Hotel advertising has a curious duality to it. Consider this: While a property’s marketers unfailingly boast about the hotel’s interior amenities— the room size, the service, the food, and spa and health club—print advertising usually eschews these things in favor of showing the hotel’s exterior. What guest really cares about the facade? Actually, that’s just the beginning. As these ads for New York’s Park Sheraton of 1954 and the Omni Dallas of 2011 demonstrate, marketers also clearly believe it’s essential to use a rendering instead of a photo and (holy of holies) to show the property at night too.

Why might these things be? As it turns out, each of these hotels had its own reasons for these visual presentations, but both are grounded in thinking that goes far beyond literal amenities and into the realm of the psychological. According to Stefan Haverkamp, a JWT creative and teacher at the Miami Ad School, consumers have always been more influenced by the exteriors of products—be it an iPhone or a hotel—and, accordingly, these brands take various understandable liberties to present their exteriors to maximum effect. “Both of these ads,” Haverkamp said, “are trying to glamorize the hotels.”

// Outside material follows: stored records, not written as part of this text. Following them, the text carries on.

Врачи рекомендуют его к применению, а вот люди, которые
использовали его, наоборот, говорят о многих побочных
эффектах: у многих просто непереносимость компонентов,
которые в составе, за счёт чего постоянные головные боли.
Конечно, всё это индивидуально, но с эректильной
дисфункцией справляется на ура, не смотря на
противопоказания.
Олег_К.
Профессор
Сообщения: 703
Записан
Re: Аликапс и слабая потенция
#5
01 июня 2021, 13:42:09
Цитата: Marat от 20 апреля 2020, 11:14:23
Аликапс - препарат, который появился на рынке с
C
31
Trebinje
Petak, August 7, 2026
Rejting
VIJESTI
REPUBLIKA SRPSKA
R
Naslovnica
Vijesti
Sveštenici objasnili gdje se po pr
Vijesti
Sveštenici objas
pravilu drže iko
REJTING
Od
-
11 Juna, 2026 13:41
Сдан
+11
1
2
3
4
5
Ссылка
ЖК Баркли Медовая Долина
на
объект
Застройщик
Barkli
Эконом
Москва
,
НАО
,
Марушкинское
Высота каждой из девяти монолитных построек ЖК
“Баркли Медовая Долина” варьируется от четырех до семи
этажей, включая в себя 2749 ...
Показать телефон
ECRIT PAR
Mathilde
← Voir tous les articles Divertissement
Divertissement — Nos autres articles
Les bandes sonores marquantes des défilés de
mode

Since opening in 1927, New York’s Park Central Hotel was one of midtown’s swank addresses. Its 1,600 rooms and proximity to the Theater District made it a fave of celebrities from Mae West to Walter Winchell to D.W. Griffith. Even after the property joined the Sheraton chain in 1948, it retained its cachet. Jackie Gleason rehearsed episodes of The Honeymooners at the hotel, which boasted five restaurants and a nightclub called the Mermaid Room. A year before the ad at right ran in Life magazine, management had added TVs to every room.

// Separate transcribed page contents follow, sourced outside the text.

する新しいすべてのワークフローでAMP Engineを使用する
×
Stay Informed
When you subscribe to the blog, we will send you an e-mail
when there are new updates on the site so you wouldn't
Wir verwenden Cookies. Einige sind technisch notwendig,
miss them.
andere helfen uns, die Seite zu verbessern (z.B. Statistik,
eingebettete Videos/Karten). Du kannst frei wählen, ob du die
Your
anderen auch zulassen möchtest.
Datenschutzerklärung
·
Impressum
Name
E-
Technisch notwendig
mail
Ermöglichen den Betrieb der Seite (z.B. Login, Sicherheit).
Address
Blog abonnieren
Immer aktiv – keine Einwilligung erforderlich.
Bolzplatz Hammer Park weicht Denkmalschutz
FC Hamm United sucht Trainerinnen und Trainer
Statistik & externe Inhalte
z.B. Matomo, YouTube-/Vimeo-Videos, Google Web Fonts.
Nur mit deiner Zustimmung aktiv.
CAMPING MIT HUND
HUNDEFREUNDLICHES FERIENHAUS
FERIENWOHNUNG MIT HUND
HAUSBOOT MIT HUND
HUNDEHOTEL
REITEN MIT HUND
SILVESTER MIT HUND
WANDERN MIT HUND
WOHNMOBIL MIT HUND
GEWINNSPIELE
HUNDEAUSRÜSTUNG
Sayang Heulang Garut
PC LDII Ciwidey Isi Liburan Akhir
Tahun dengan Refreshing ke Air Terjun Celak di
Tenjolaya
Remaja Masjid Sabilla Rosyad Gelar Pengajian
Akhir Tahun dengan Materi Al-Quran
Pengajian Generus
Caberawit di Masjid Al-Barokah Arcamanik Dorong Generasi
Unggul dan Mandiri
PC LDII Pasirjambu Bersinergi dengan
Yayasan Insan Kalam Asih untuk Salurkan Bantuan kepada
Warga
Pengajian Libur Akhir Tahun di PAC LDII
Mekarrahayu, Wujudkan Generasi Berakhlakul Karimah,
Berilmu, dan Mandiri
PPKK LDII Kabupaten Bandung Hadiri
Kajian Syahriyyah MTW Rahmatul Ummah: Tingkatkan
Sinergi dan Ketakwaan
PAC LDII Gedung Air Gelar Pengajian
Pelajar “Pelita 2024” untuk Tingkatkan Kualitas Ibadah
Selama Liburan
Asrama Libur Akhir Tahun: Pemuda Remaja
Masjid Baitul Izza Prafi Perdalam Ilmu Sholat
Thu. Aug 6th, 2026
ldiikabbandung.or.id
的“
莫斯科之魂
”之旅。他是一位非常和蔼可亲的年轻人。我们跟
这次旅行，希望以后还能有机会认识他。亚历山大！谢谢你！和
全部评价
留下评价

All perks, however, are subordinate to an artist’s rendering of the hotel at night—and Haverkamp says that makes perfect sense. “Illustration was the Photoshop of its time, and this ad was drawn out of perspective to make the Park Sheraton nearly as tall as the Empire State Building and the skyline surrounding it. It makes it seem more sophisticated.” So did the subtle but significant touch of showing the hotel in the moonlight. “Hotels are about the night,” Haverkamp added. “People associate them with nightclubs, with encounters at hotel bars.” Leave the amenities to the fine print; the ad’s job was to convey size, location, sophistication.

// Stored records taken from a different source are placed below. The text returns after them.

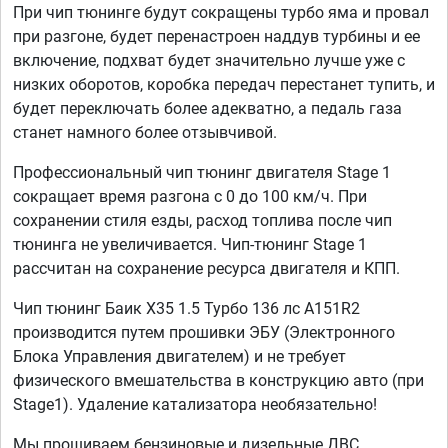
При чип тюнинге будут сокращены турбо яма и провал
при разгоне, будет перенастроен наддув турбины и ее
включение, подхват будет значительно лучше уже с
низких оборотов, коробка передач перестанет тупить, и
будет переключать более адекватно, а педаль газа
станет намного более отзывчивой.
Профессиональный чип тюнинг двигателя Stage 1
сокращает время разгона с 0 до 100 км/ч. При
сохранении стиля езды, расход топлива после чип
тюнинга не увеличивается. Чип-тюнинг Stage 1
рассчитан на сохранение ресурса двигателя и КПП.
Чип тюнинг Баик Х35 1.5 Турбо 136 лс A151R2
производится путем прошивки ЭБУ (Электронного
Блока Управления двигателем) и не требует
физического вмешательства в конструкцию авто (при
Stage1). Удаление катализатора необязательно!
Мы прошиваем бензиновые и дизельные ДВС,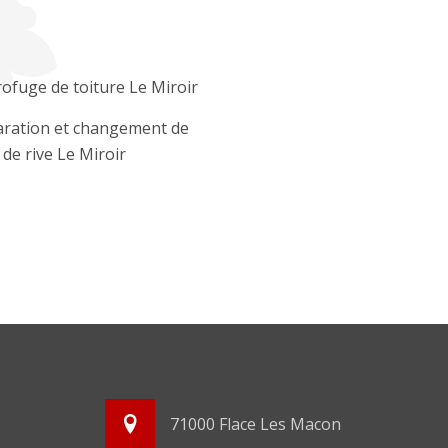
ofuge de toiture Le Miroir
ration et changement de
e de rive Le Miroir
71000 Flace Les Macon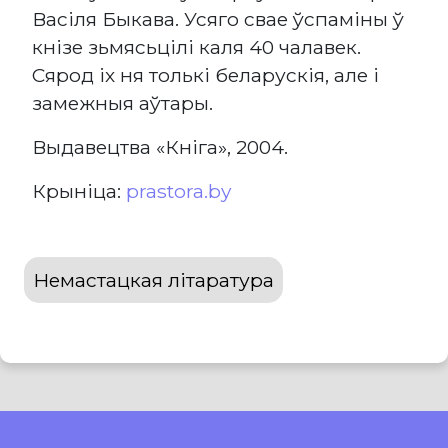
Васіля Быкава. Усяго свае ўспаміны ў
кнізе зьмясьцілі каля 40 чалавек.
Сярод іх ня толькі беларускія, але і
замежныя аўтары.
Выдавецтва «Кніга», 2004.
Крыніца:
prastora.by
Немастацкая літаратура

Now, fast-forward 58 years to a city nearly 1,400 miles away, and you’ll see the same kind of thinking at work. Not unlike the Park Sheraton, Dallas’ Omni Hotel boasts over 1,000 rooms and four restaurants. But its marketing equity lay in its contribution to the Dallas skyline. The helicopter perspective made possible by the computerized image magnifies the sunset along the sweep of glass curtain wall and shows the hotel at a sexy, rakish angle. “They want to show the size—this is a massive hotel—which indirectly tells the viewer that it’s glamorous,” Haverkamp said.

Alas (sorry, Dallas), nobody will be running into Mae West in this lobby.